Today I am grateful for police officers. I know that cops have been bashed all over the news and social media these days because of a few horrible incidents, but in my experience. . .and this is MINE alone. . .I have found that police officers do their jobs with integrity, professionalism and honesty. I would love to say the same about other people I cross paths with but I can’t. Not today. Today I’m quoting Norm from the TV show Cheers when he said, “It’s a dog eat dog world out there and I’m wearing Milkbone underwear!” Maybe tomorrow.
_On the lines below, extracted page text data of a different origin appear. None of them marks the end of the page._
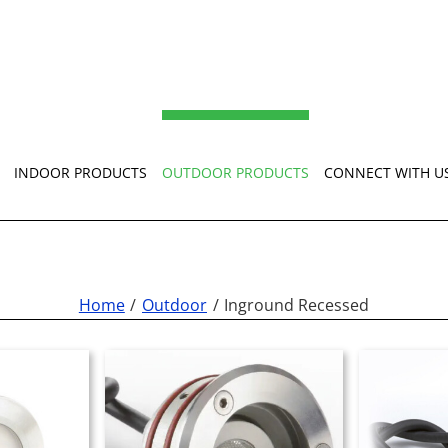
INDOOR PRODUCTS
OUTDOOR PRODUCTS
CONNECT WITH U
Home
Outdoor
Inground Recessed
We would still be wandering around the bowels of Philadelphia, literally, if we hadn’t had the help of some of the nicest people. . .all police officers. And boy was there a presence! Each time we asked for directions they assured us that they could help. “We don’t know which path to take to the subway that will take us to regional rail to get us back to Lansdale. Could you please help us?” We did not have a clue, either coming or going. Then we’d head out in the labyrinth following the directions provided. . .and get turned around again and have to ask another officer the same question. I had a fleeting thought that maybe we were being punked and there was a camera following us, but I haven’t seen anything on U-Tube, yet so probably not. I’m surprised we didn’t wind up in Jakarta!
On the streets, when we emerged from the subway in search of our son’s house, it was another police officer who pointed us in the right direction. During the parade, in the freezing cold, with the raw wind careening off the buildings like Chicago-in-February, an officer marched up and down the street chatting and joking with the crowd. All day! Same guy. Never, once was he impatient, or rude, or unaware. Some idiot down the block lit firecrackers and every cops head jerked to attention like beagles when the rabbit jumps out of the brush. Alert! They were friendly, kind, polite, yet very much on the job!
Male or female, heavy or thin, tall or short, young or old, black, white, Hispanic, Asian or anything else, after helping us, or answering our questions, each and every police officer said, “You have a good time and a very safe New Year!” Without fail! And they meant it. So I wished it right back at them and thanked them for their service. But it seemed inadequate. I have so much more to say.
I want to tell them how much I appreciate their going into harm’s way for me every day, knowing that a simple traffic stop can turn disastrous in a heartbeat. Maybe a last heartbeat. Maybe their last heartbeat!
I didn’t have the opportunity to mention that I think of them every time there is a heinous murder like the brutal slaughter of five innocent people, all family members from three different locations, which we just experienced in my area, knowing that they, as first responders, see crimes that no human should ever have to witness. What do they see when they shut their eyes at night? I can’t imagine.
I didn’t get a chance to tell them that I respect their choice to be in law enforcement, but wonder how their families can possibly watch them leave for work every day, knowing how crazy it is for them out there. Especially now. There are no guarantees for any of us, but the ante is ratcheted up considerably if you’re a police officer in 2015.
I am all too aware that there are bad seeds in all walks of life. . .even among teachers, parents, children, politicians, businesses and the clergy, so it would stand to reason that there would be some in law enforcement, too. But in my experience, the police officers I have met rise like cream to the surface under less than optimum, crisis situations. And I am very grateful they have my back.